An entirely unique and utterly bizarre rediscovery, writer/director John J. Parker's Dementia is a 1950s-style foray into the mind of psycho-sexual madness. Set entirely in a nocturnal twilight zone that blends dream imagery with the cinematic stylings of film noir, Dementia follows the tormented existence of a "Gamin" (Adrienne Barrett) haunted by the horrors of her youth, which transformed her into a stiletto-wielding, man-hating beatnik [emphasis mine]. It's a surreal sleepwalk through B-movie hell, populated by prostitutes, pimps and would-be molesters, all photographed by William Thompson (Plan 9 From Outer Space, Maniac, Glen or Glenda?).

And here's a brief video excerpt to give you an idea of just how eerie and disturbing the whole thing actually is....

Incidentally, the dwarf with the newspaper in the clip is Angelo Rossitto, who parlayed his lack of stature (he was 2'11'') into roles in scores of films, from Tod Browning's Freaks in 1932 to Mel Gibson's Mad Max: Beyond Thunderdome in 1985. The fat guy with the mustache is Bruno Ve Sota, a poor man's Sydney Greenstreet/Orson Welles type familiar from scores of TV shows and B-movies out of the American International orbit, most notably Daddy-O, the Dick Contino vehicle memorably parodied on Mystery Science Theater 3000.

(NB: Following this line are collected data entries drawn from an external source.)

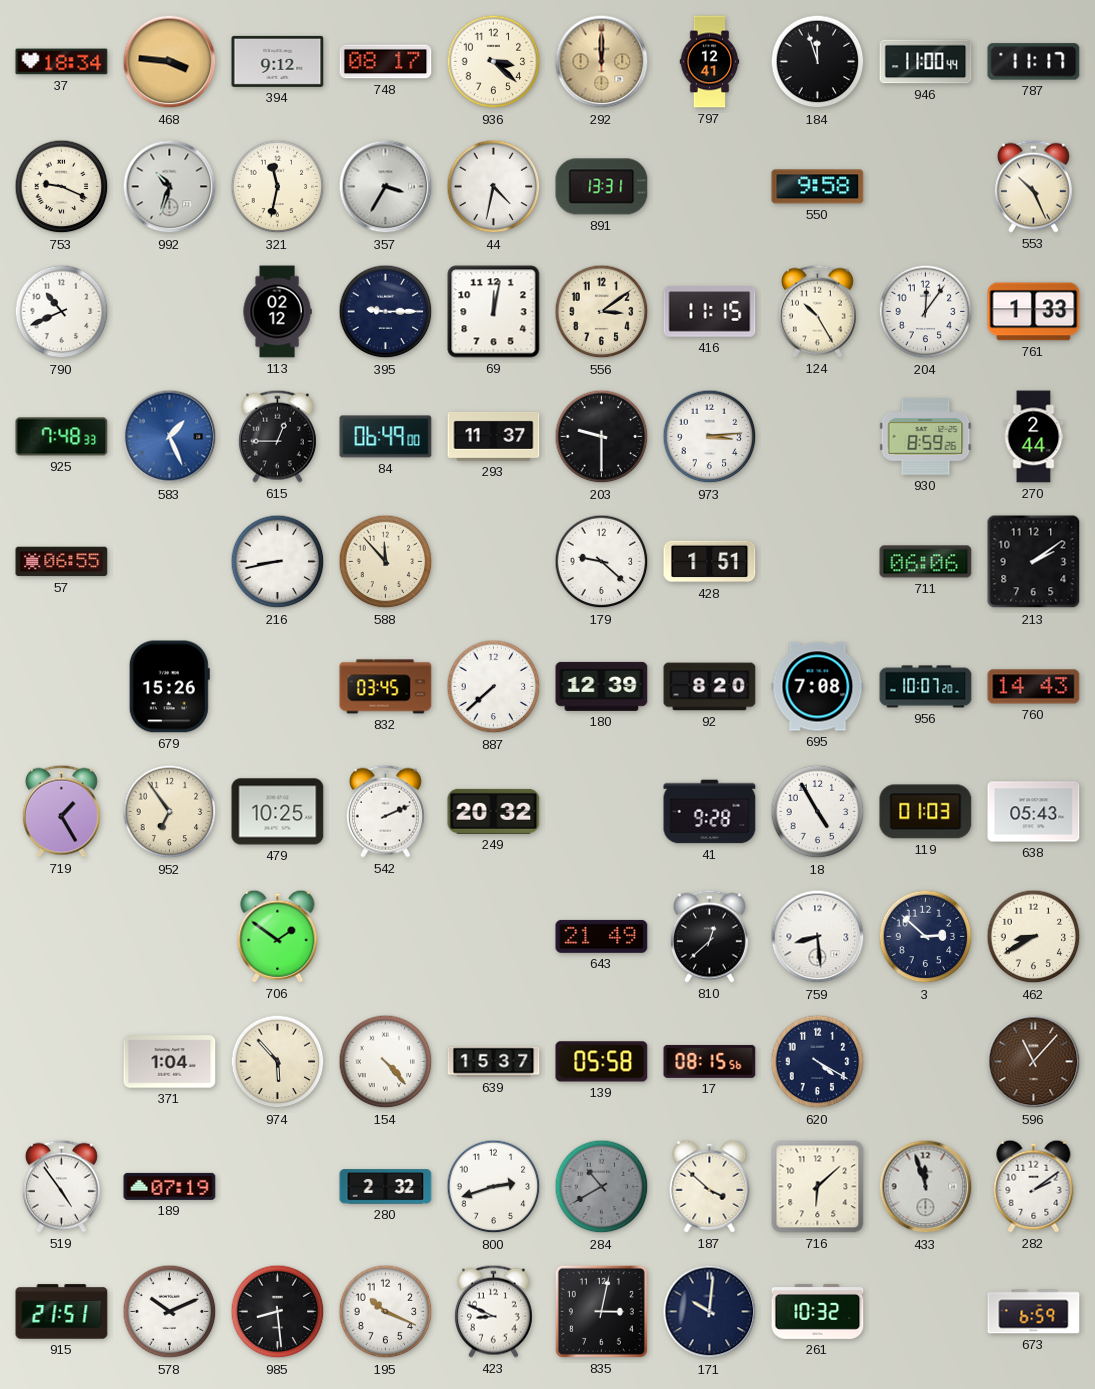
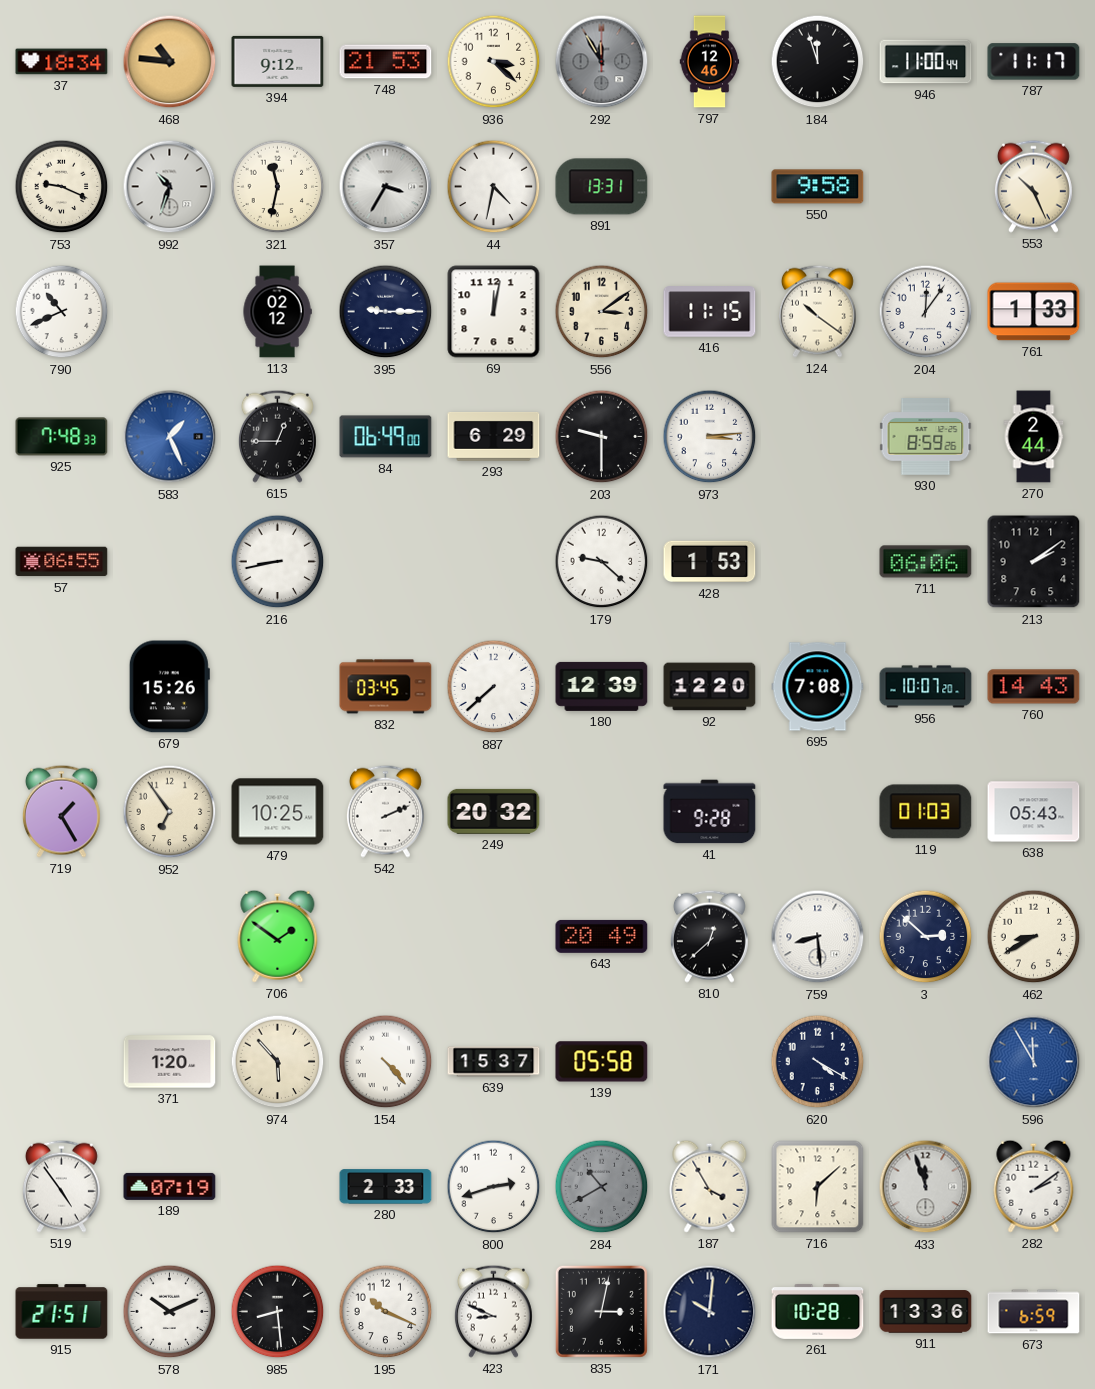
468: 3:46 -> 10:46
748: 08:17 -> 21:53
292: 12:00 -> 11:55
292 dial: champagne -> grey
797: 12:41 -> 12:46
124: 10:25 -> 10:21
293: 11:37 -> 6:29
588: 11:53 -> none
428: 1:51 -> 1:53
92: 8:20 -> 12:20
18: 4:55 -> none
643: 21:49 -> 20:49
371: 1:04 -> 1:20
17: 08:15 -> none
596: 11:07 -> 11:55
596 dial: brown -> blue
280: 2:32 -> 2:33
187: 3:52 -> 3:55
261: 10:32 -> 10:28
911: none -> 13:36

It's worth noting -- and I didn't know this back in school -- that two years after Dementia's original release, the producers added a portentous narration (voiced by none other than Ed McMahon!), cut some of the controversial scenes, and changed the title to the more sensational Daughter Of Horror. For years, that was the only print available; it is also worth noting that a clip from that butchered version can be glimpsed in the original Steve McQueen sci-fi classic The Blob (it's what's playing at the movie theater the titular monster invades at the film's climax). In any case, the Kino DVD has both versions, re-mastered from the original 35mm negatives and looking great, and if you have any disposable income you should order a copy immediately.

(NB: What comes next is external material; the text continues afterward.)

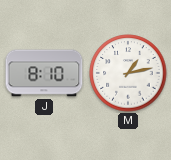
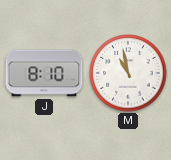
M: 1:13 -> 10:58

Incidentally, I love that one of the adulatory blurbs on the Dementia box -- "It stirred my blood and purged my libido" -- is from none other than Preston Struges; the idea that the man who created John L. Sullivan, uplifting auteur of the original O Brother, Where Art Thou?, was a fan of this sleazoid walk on the weird side is just too deliciously ironic for words.